**** Task inputs

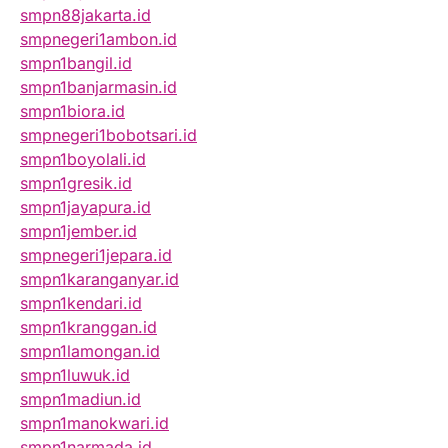
smpn88jakarta.id
smpnegeri1ambon.id
smpn1bangil.id
smpn1banjarmasin.id
smpn1biora.id
smpnegeri1bobotsari.id
smpn1boyolali.id
smpn1gresik.id
smpn1jayapura.id
smpn1jember.id
smpnegeri1jepara.id
smpn1karanganyar.id
smpn1kendari.id
smpn1kranggan.id
smpn1lamongan.id
smpn1luwuk.id
smpn1madiun.id
smpn1manokwari.id
smpn1narmada.id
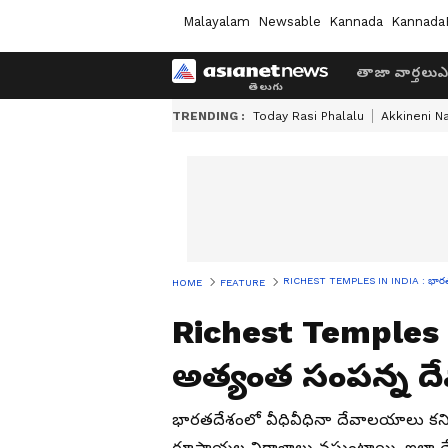
Malayalam
Newsable
Kannada
Kannada
తాజా వార్తలు
ఎ
TRENDING :
Today Rasi Phalalu
Akkineni N
RICHEST TEMPLES IN INDIA : భారతద
HOME
FEATURE
Richest Temples 
అత్యంత సంపన్న ద
భారతదేశంలో వీధివీధినా దేవాలయాలు కనిపిస
రూపాయల విరాళాలు వస్తుంటాయి. ఇలా ద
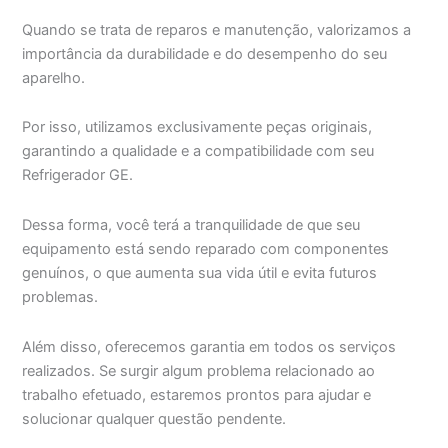
Quando se trata de reparos e manutenção, valorizamos a
importância da durabilidade e do desempenho do seu
aparelho.
Por isso, utilizamos exclusivamente peças originais,
garantindo a qualidade e a compatibilidade com seu
Refrigerador GE.
Dessa forma, você terá a tranquilidade de que seu
equipamento está sendo reparado com componentes
genuínos, o que aumenta sua vida útil e evita futuros
problemas.
Além disso, oferecemos garantia em todos os serviços
realizados. Se surgir algum problema relacionado ao
trabalho efetuado, estaremos prontos para ajudar e
solucionar qualquer questão pendente.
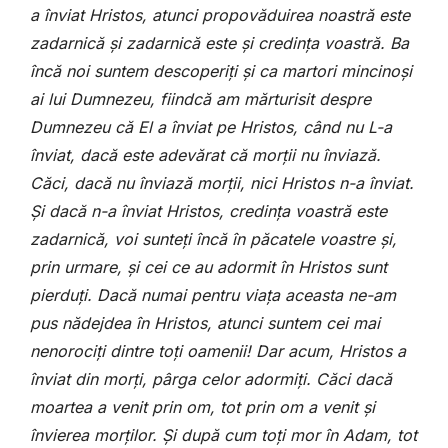
a înviat Hristos, atunci propovăduirea noastră este
zadarnică și zadarnică este și credința voastră. Ba
încă noi suntem descoperiți și ca martori mincinoși
ai lui Dumnezeu, fiindcă am mărturisit despre
Dumnezeu că El a înviat pe Hristos, când nu L-a
înviat, dacă este adevărat că morții nu înviază.
Căci, dacă nu înviază morții, nici Hristos n-a înviat.
Și dacă n-a înviat Hristos, credința voastră este
zadarnică, voi sunteți încă în păcatele voastre și,
prin urmare, și cei ce au adormit în Hristos sunt
pierduți. Dacă numai pentru viața aceasta ne-am
pus nădejdea în Hristos, atunci suntem cei mai
nenorociți dintre toți oamenii! Dar acum, Hristos a
înviat din morți, pârga celor adormiți. Căci dacă
moartea a venit prin om, tot prin om a venit și
învierea morților. Și după cum toți mor în Adam, tot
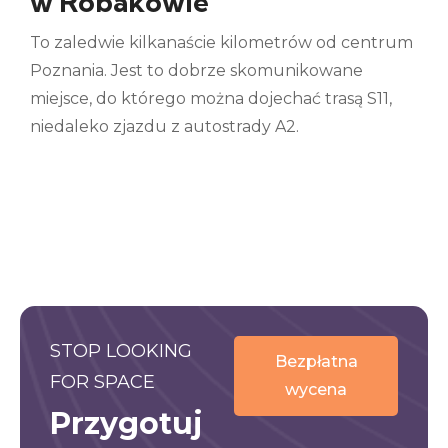
w Robakowie
To zaledwie kilkanaście kilometrów od centrum
Poznania. Jest to dobrze skomunikowane
miejsce, do którego można dojechać trasą S11,
niedaleko zjazdu z autostrady A2.
STOP LOOKING
Bezpłatna
FOR SPACE
wycena
Przygotuj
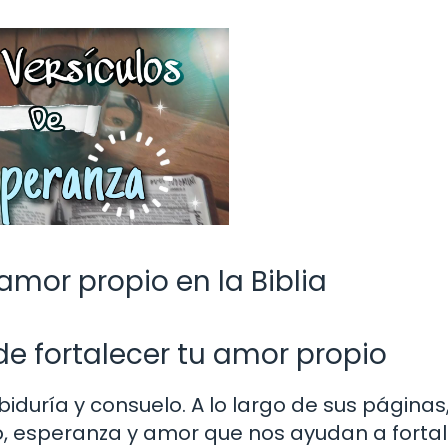
 amor propio en la Biblia
e fortalecer tu amor propio
biduría y consuelo. A lo largo de sus páginas
, esperanza y amor que nos ayudan a forta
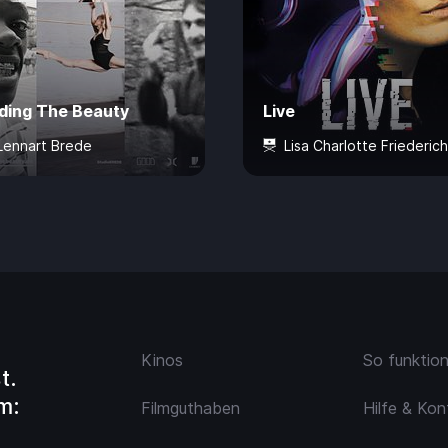
nding The Beauty
Live
Lennart Brede
Lisa Charlotte Friederic
ahre
73 Min.
CHF 7.50
12 Jahre
80 Min.
CHF 
Kinos
So funktio
t.
m:
Filmguthaben
Hilfe & Kon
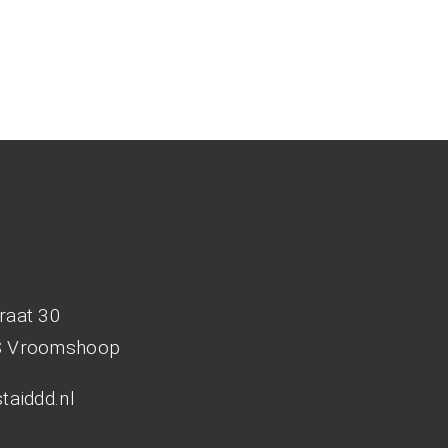
d
raat 30
S Vroomshoop
taiddd.nl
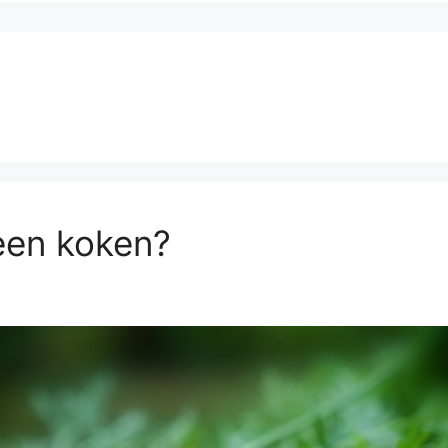
een koken?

********

**Work request**
Copy nothing but the lines above that run from the one with "Dumnezeu că El" to the one with "w Robakowie", ends included; pictures stay out.

**Output for this task**
Dumnezeu că El a înviat pe Hristos, când nu L-a
înviat, dacă este adevărat că morții nu înviază.
Căci, dacă nu înviază morții, nici Hristos n-a înviat.
Și dacă n-a înviat Hristos, credința voastră este
zadarnică, voi sunteți încă în păcatele voastre și,
prin urmare, și cei ce au adormit în Hristos sunt
pierduți. Dacă numai pentru viața aceasta ne-am
pus nădejdea în Hristos, atunci suntem cei mai
nenorociți dintre toți oamenii! Dar acum, Hristos a
înviat din morți, pârga celor adormiți. Căci dacă
moartea a venit prin om, tot prin om a venit și
învierea morților. Și după cum toți mor în Adam, tot
w Robakowie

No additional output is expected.